Sermon for Sunday, April 2, 2023   Palm Sunday – Sunday of the Passion “Hosanna and Heartache”

Reverend Amy Zalk Larson – Good Shepherd Lutheran Church, Decorah, Iowa

 

Click here to read Gospel reading for the day.

 

Beloved People of God, grace to you and peace in the name of Jesus.

Today we get all the feels: joy, excitement, anger, fear, sorrow.

Worship today reminds me of the book Atlas of the Heart by Brené Brown, which explores  eighty-seven important human emotions and experiences. This day, Palm Sunday and Sunday of the Passion, feels like a Cliff Notes version of that book. We’re welcoming Jesus with glad shouts, longing for him to set us free. Then suddenly we’re calling for his death. We’re joyous and jeering, courageous and complicit. There’s hosanna and heartache.

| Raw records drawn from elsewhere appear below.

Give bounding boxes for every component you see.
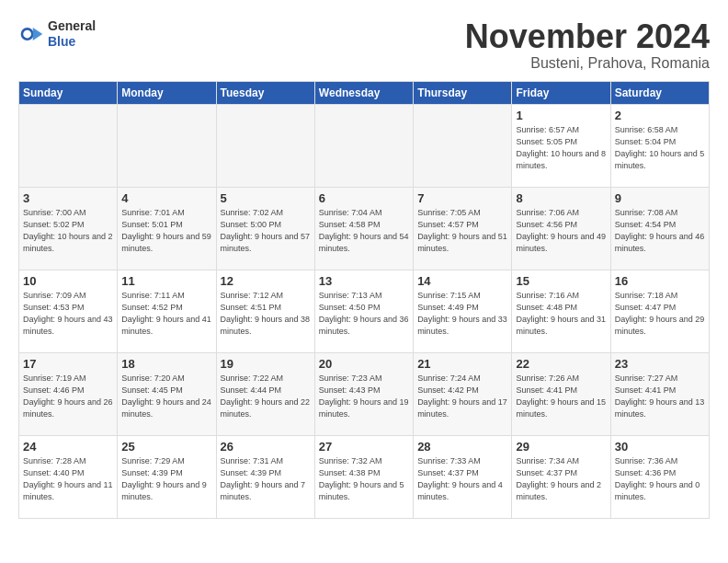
day-number: 28: [417, 440, 507, 454]
day-info: Sunrise: 7:22 AM Sunset: 4:44 PM Dayligh…: [221, 373, 311, 420]
calendar-cell: 22Sunrise: 7:26 AM Sunset: 4:41 PM Dayli…: [512, 352, 610, 435]
day-number: 4: [121, 191, 211, 205]
day-info: Sunrise: 7:15 AM Sunset: 4:49 PM Dayligh…: [417, 290, 507, 338]
logo-blue: Blue: [48, 34, 96, 50]
calendar-cell: 14Sunrise: 7:15 AM Sunset: 4:49 PM Dayli…: [414, 270, 512, 352]
day-number: 14: [417, 274, 507, 288]
day-number: 16: [615, 274, 705, 288]
header-area: General Blue November 2024 Busteni, Prah…: [18, 18, 710, 72]
day-number: 22: [516, 357, 606, 371]
week-row-4: 17Sunrise: 7:19 AM Sunset: 4:46 PM Dayli…: [19, 352, 710, 435]
calendar-cell: 6Sunrise: 7:04 AM Sunset: 4:58 PM Daylig…: [314, 187, 413, 270]
calendar-cell: 26Sunrise: 7:31 AM Sunset: 4:39 PM Dayli…: [216, 435, 314, 518]
day-number: 19: [221, 357, 311, 371]
calendar-cell: 25Sunrise: 7:29 AM Sunset: 4:39 PM Dayli…: [118, 435, 216, 518]
day-info: Sunrise: 7:20 AM Sunset: 4:45 PM Dayligh…: [121, 373, 211, 420]
day-number: 13: [319, 274, 409, 288]
day-info: Sunrise: 6:57 AM Sunset: 5:05 PM Dayligh…: [516, 124, 606, 172]
day-info: Sunrise: 6:58 AM Sunset: 5:04 PM Dayligh…: [615, 124, 705, 172]
day-info: Sunrise: 7:05 AM Sunset: 4:57 PM Dayligh…: [417, 207, 507, 255]
day-number: 18: [121, 357, 211, 371]
day-number: 8: [516, 191, 606, 205]
calendar-cell: 30Sunrise: 7:36 AM Sunset: 4:36 PM Dayli…: [610, 435, 709, 518]
day-info: Sunrise: 7:27 AM Sunset: 4:41 PM Dayligh…: [615, 373, 705, 420]
day-info: Sunrise: 7:28 AM Sunset: 4:40 PM Dayligh…: [23, 455, 113, 503]
day-info: Sunrise: 7:11 AM Sunset: 4:52 PM Dayligh…: [121, 290, 211, 338]
day-number: 17: [23, 357, 113, 371]
day-number: 27: [319, 440, 409, 454]
calendar-cell: 4Sunrise: 7:01 AM Sunset: 5:01 PM Daylig…: [118, 187, 216, 270]
day-info: Sunrise: 7:06 AM Sunset: 4:56 PM Dayligh…: [516, 207, 606, 255]
day-info: Sunrise: 7:24 AM Sunset: 4:42 PM Dayligh…: [417, 373, 507, 420]
day-number: 20: [319, 357, 409, 371]
day-info: Sunrise: 7:08 AM Sunset: 4:54 PM Dayligh…: [615, 207, 705, 255]
day-info: Sunrise: 7:29 AM Sunset: 4:39 PM Dayligh…: [121, 455, 211, 503]
day-number: 12: [221, 274, 311, 288]
day-info: Sunrise: 7:23 AM Sunset: 4:43 PM Dayligh…: [319, 373, 409, 420]
calendar-cell: 20Sunrise: 7:23 AM Sunset: 4:43 PM Dayli…: [314, 352, 413, 435]
calendar-cell: 12Sunrise: 7:12 AM Sunset: 4:51 PM Dayli…: [216, 270, 314, 352]
svg-marker-1: [33, 28, 43, 40]
calendar-cell: 13Sunrise: 7:13 AM Sunset: 4:50 PM Dayli…: [314, 270, 413, 352]
day-info: Sunrise: 7:00 AM Sunset: 5:02 PM Dayligh…: [23, 207, 113, 255]
logo: General Blue: [18, 18, 96, 50]
calendar-cell: 18Sunrise: 7:20 AM Sunset: 4:45 PM Dayli…: [118, 352, 216, 435]
calendar-cell: [118, 104, 216, 187]
day-info: Sunrise: 7:18 AM Sunset: 4:47 PM Dayligh…: [615, 290, 705, 338]
calendar-cell: 8Sunrise: 7:06 AM Sunset: 4:56 PM Daylig…: [512, 187, 610, 270]
calendar-cell: 24Sunrise: 7:28 AM Sunset: 4:40 PM Dayli…: [19, 435, 118, 518]
day-info: Sunrise: 7:16 AM Sunset: 4:48 PM Dayligh…: [516, 290, 606, 338]
title-area: November 2024 Busteni, Prahova, Romania: [465, 18, 710, 72]
day-info: Sunrise: 7:26 AM Sunset: 4:41 PM Dayligh…: [516, 373, 606, 420]
calendar-cell: [19, 104, 118, 187]
weekday-header-sunday: Sunday: [19, 81, 118, 104]
weekday-header-row: SundayMondayTuesdayWednesdayThursdayFrid…: [19, 81, 710, 104]
weekday-header-thursday: Thursday: [414, 81, 512, 104]
day-number: 7: [417, 191, 507, 205]
calendar-cell: 16Sunrise: 7:18 AM Sunset: 4:47 PM Dayli…: [610, 270, 709, 352]
logo-text: General Blue: [48, 18, 96, 50]
calendar-cell: 10Sunrise: 7:09 AM Sunset: 4:53 PM Dayli…: [19, 270, 118, 352]
weekday-header-monday: Monday: [118, 81, 216, 104]
day-number: 29: [516, 440, 606, 454]
weekday-header-wednesday: Wednesday: [314, 81, 413, 104]
calendar-cell: [216, 104, 314, 187]
day-number: 5: [221, 191, 311, 205]
day-info: Sunrise: 7:13 AM Sunset: 4:50 PM Dayligh…: [319, 290, 409, 338]
calendar-cell: 19Sunrise: 7:22 AM Sunset: 4:44 PM Dayli…: [216, 352, 314, 435]
day-info: Sunrise: 7:04 AM Sunset: 4:58 PM Dayligh…: [319, 207, 409, 255]
day-number: 6: [319, 191, 409, 205]
day-number: 25: [121, 440, 211, 454]
day-number: 15: [516, 274, 606, 288]
calendar-cell: [414, 104, 512, 187]
logo-icon: [18, 21, 44, 47]
day-number: 30: [615, 440, 705, 454]
calendar-cell: 5Sunrise: 7:02 AM Sunset: 5:00 PM Daylig…: [216, 187, 314, 270]
calendar-cell: 21Sunrise: 7:24 AM Sunset: 4:42 PM Dayli…: [414, 352, 512, 435]
day-number: 9: [615, 191, 705, 205]
day-number: 2: [615, 109, 705, 122]
week-row-2: 3Sunrise: 7:00 AM Sunset: 5:02 PM Daylig…: [19, 187, 710, 270]
day-number: 11: [121, 274, 211, 288]
logo-general: General: [48, 18, 96, 34]
day-info: Sunrise: 7:19 AM Sunset: 4:46 PM Dayligh…: [23, 373, 113, 420]
weekday-header-tuesday: Tuesday: [216, 81, 314, 104]
calendar-cell: 15Sunrise: 7:16 AM Sunset: 4:48 PM Dayli…: [512, 270, 610, 352]
day-info: Sunrise: 7:02 AM Sunset: 5:00 PM Dayligh…: [221, 207, 311, 255]
day-number: 21: [417, 357, 507, 371]
day-info: Sunrise: 7:12 AM Sunset: 4:51 PM Dayligh…: [221, 290, 311, 338]
calendar-cell: 7Sunrise: 7:05 AM Sunset: 4:57 PM Daylig…: [414, 187, 512, 270]
day-number: 23: [615, 357, 705, 371]
day-number: 3: [23, 191, 113, 205]
week-row-3: 10Sunrise: 7:09 AM Sunset: 4:53 PM Dayli…: [19, 270, 710, 352]
day-number: 24: [23, 440, 113, 454]
day-info: Sunrise: 7:31 AM Sunset: 4:39 PM Dayligh…: [221, 455, 311, 503]
calendar-cell: 1Sunrise: 6:57 AM Sunset: 5:05 PM Daylig…: [512, 104, 610, 187]
day-number: 26: [221, 440, 311, 454]
calendar-cell: 17Sunrise: 7:19 AM Sunset: 4:46 PM Dayli…: [19, 352, 118, 435]
day-info: Sunrise: 7:32 AM Sunset: 4:38 PM Dayligh…: [319, 455, 409, 503]
month-title: November 2024: [465, 18, 710, 55]
day-info: Sunrise: 7:01 AM Sunset: 5:01 PM Dayligh…: [121, 207, 211, 255]
day-number: 1: [516, 109, 606, 122]
calendar-cell: [314, 104, 413, 187]
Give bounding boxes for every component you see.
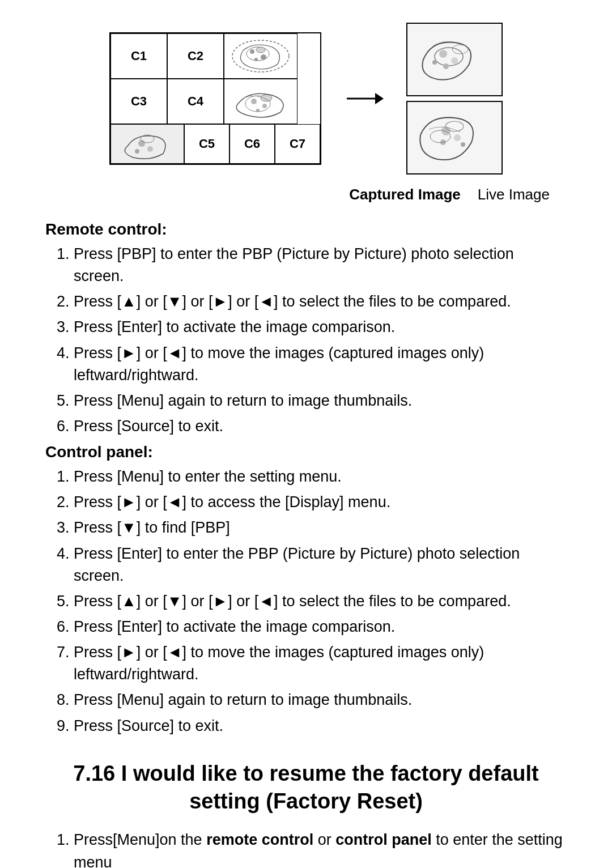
- svg-point-17: [435, 48, 463, 66]
- grid-cell-c4: C4: [167, 79, 224, 124]
- svg-point-12: [147, 146, 153, 152]
- remote-control-heading: Remote control:: [45, 220, 567, 239]
- svg-point-3: [261, 54, 266, 60]
- organism-svg-2: [227, 81, 295, 122]
- control-panel-heading: Control panel:: [45, 443, 567, 461]
- section-716: 7.16 I would like to resume the factory …: [45, 760, 567, 868]
- list-item: Press [►] or [◄] to move the images (cap…: [74, 342, 567, 386]
- svg-point-26: [445, 121, 464, 131]
- svg-point-7: [251, 99, 257, 104]
- control-panel-steps: Press [Menu] to enter the setting menu. …: [74, 466, 567, 737]
- grid-cell-c7: C7: [275, 124, 320, 164]
- organism-svg-1: [227, 36, 295, 76]
- page-content: C1 C2: [0, 0, 612, 868]
- list-item: Press[Menu]on the remote control or cont…: [74, 829, 567, 868]
- grid-cell-c3: C3: [110, 79, 167, 124]
- right-images: [406, 23, 503, 175]
- list-item: Press [Menu] again to return to image th…: [74, 390, 567, 412]
- caption-row: Captured Image Live Image: [45, 186, 567, 203]
- list-item: Press [Enter] to enter the PBP (Picture …: [74, 543, 567, 587]
- list-item: Press [PBP] to enter the PBP (Picture by…: [74, 243, 567, 287]
- svg-point-28: [461, 142, 465, 147]
- svg-point-13: [135, 149, 139, 154]
- svg-point-22: [432, 60, 437, 65]
- grid-diagram: C1 C2: [109, 32, 321, 165]
- comparison-arrow: [344, 84, 384, 113]
- list-item: Press [▼] to find [PBP]: [74, 517, 567, 539]
- svg-point-21: [452, 45, 468, 54]
- captured-image-box: [406, 23, 503, 96]
- live-image-box: [406, 101, 503, 175]
- svg-point-27: [430, 130, 450, 143]
- grid-image-top: [224, 33, 298, 79]
- grid-image-middle: [224, 79, 298, 124]
- grid-cell-c6: C6: [230, 124, 275, 164]
- svg-point-20: [443, 63, 449, 69]
- grid-cell-c1: C1: [110, 33, 167, 79]
- svg-point-5: [256, 47, 265, 53]
- list-item: Press [▲] or [▼] or [►] or [◄] to select…: [74, 590, 567, 612]
- list-item: Press [Source] to exit.: [74, 715, 567, 737]
- captured-image-svg: [412, 25, 497, 93]
- live-image-svg: [412, 104, 497, 172]
- list-item: Press [►] or [◄] to access the [Display]…: [74, 491, 567, 513]
- grid-cell-c2: C2: [167, 33, 224, 79]
- list-item: Press [Menu] again to return to image th…: [74, 689, 567, 711]
- section-716-title: 7.16 I would like to resume the factory …: [45, 760, 567, 816]
- svg-point-10: [261, 95, 272, 101]
- organism-svg-3: [113, 126, 181, 161]
- svg-point-9: [256, 109, 260, 112]
- svg-point-19: [451, 57, 458, 64]
- caption-captured: Captured Image: [349, 186, 461, 203]
- list-item: Press [▲] or [▼] or [►] or [◄] to select…: [74, 291, 567, 313]
- section-716-steps: Press[Menu]on the remote control or cont…: [74, 829, 567, 868]
- svg-point-8: [262, 104, 267, 108]
- svg-point-24: [454, 134, 461, 141]
- list-item: Press [Enter] to activate the image comp…: [74, 316, 567, 338]
- remote-control-steps: Press [PBP] to enter the PBP (Picture by…: [74, 243, 567, 437]
- list-item: Press [►] or [◄] to move the images (cap…: [74, 641, 567, 686]
- diagram-section: C1 C2: [45, 23, 567, 175]
- svg-point-18: [439, 50, 447, 58]
- svg-point-4: [254, 58, 258, 61]
- svg-marker-16: [375, 93, 384, 104]
- grid-cell-c5: C5: [184, 124, 230, 164]
- arrow-svg: [344, 84, 384, 113]
- list-item: Press [Source] to exit.: [74, 415, 567, 437]
- caption-live: Live Image: [478, 186, 550, 203]
- grid-image-bottom-left: [110, 124, 184, 164]
- remote-control-section: Remote control: Press [PBP] to enter the…: [45, 220, 567, 437]
- list-item: Press [Menu] to enter the setting menu.: [74, 466, 567, 488]
- list-item: Press [Enter] to activate the image comp…: [74, 616, 567, 638]
- svg-point-2: [250, 49, 254, 54]
- control-panel-section: Control panel: Press [Menu] to enter the…: [45, 443, 567, 737]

It’s intense, but it’s also helpful to hold multiple emotions and experiences at the same time. Our culture doesn’t often give us space to do that. Either-or thinking gets in our way especially when it comes to grief – whether that’s grief at the death of a loved one, or our grief about hopes dashed, the human condition, or the state of the world.

Author Megan Devine, writes, “We’ve got this idea that there are only two options in grief: you’re either going to be stuck in your pain, doomed to spend the rest of your life rocking in a corner in your basement wearing sackcloth, or you’re going to triumph over grief, be transformed and come back even better than you were before. Two options: on-off, broken or healed.”

Yet, she continues, “There’s this whole middle ground between those two extremes. And finding that middle ground is the real work of grief – finding a place that doesn’t ask us to deny our grief, and doesn’t doom us forever, a place that honors the full breadth of grief, which is really the full breadth of love.”

As followers of Jesus, we get to share in that middle ground together. We grieve the human condition because we’re called to love and grief is love persisting. We pray and long and work for and welcome change, even as we acknowledge that we are part of the problem. We are both saint and sinner, broken and beloved. Life is both brutal and beautiful. Author Glennon Doyle combines those two words into my favorite description of life – it is brutiful. And in this life, we never arrive at some point that is all sunshine and roses. The tomb is empty, but the cross remains. Joy and grief, sin and forgiveness, death and life persist mingling all together.

Megan Devine writes, “Some things can’t be fixed, they can only be carried.” This Sunday and all of Holy Week shows us we don’t carry our grief and sin and pain alone. Jesus carries it with us, for us, with you, for you. God works in all of it to heal and to raise us up again and again.

We can face this brutiful world, our brutiful selves with hope. 

We can be people of hope for the sake of the world.